* [Page images and extracted text]
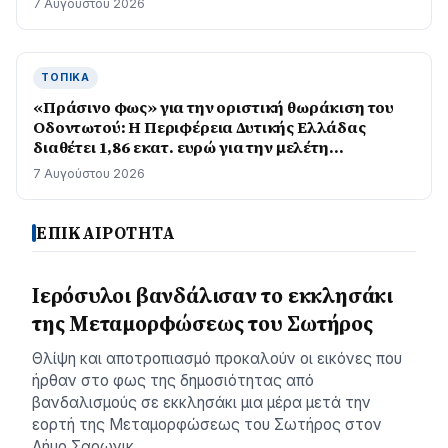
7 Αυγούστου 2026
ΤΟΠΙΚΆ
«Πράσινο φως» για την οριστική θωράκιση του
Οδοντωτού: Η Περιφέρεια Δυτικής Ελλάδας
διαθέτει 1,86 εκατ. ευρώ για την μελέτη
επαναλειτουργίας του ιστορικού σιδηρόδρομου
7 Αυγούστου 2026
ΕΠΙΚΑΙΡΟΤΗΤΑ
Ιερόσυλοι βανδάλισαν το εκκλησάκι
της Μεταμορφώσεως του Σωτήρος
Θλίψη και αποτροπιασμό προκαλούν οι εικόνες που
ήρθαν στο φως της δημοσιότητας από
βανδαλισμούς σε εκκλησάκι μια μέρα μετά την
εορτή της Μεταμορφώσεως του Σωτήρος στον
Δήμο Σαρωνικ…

--

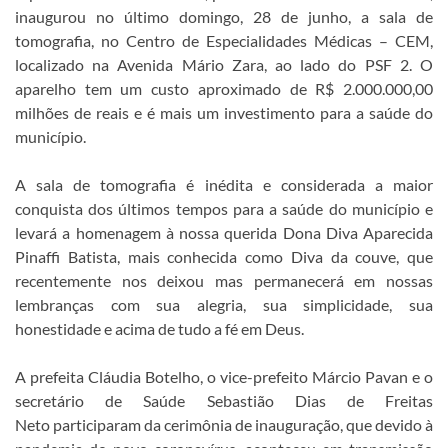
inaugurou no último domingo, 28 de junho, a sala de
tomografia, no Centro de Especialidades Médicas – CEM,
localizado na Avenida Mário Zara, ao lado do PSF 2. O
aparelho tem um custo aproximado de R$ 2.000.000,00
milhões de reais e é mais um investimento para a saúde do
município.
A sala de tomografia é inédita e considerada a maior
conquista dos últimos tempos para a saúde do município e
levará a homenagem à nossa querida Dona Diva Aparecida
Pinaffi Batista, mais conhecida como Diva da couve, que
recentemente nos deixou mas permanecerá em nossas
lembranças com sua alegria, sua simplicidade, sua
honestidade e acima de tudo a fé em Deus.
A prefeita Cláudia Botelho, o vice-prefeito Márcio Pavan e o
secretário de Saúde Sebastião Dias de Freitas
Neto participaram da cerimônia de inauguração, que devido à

* [What you should do]
Every line that holds the string "mais" must be copied from the records above.

* [Response to the task]
milhões de reais e é mais um investimento para a saúde do
Pinaffi Batista, mais conhecida como Diva da couve, que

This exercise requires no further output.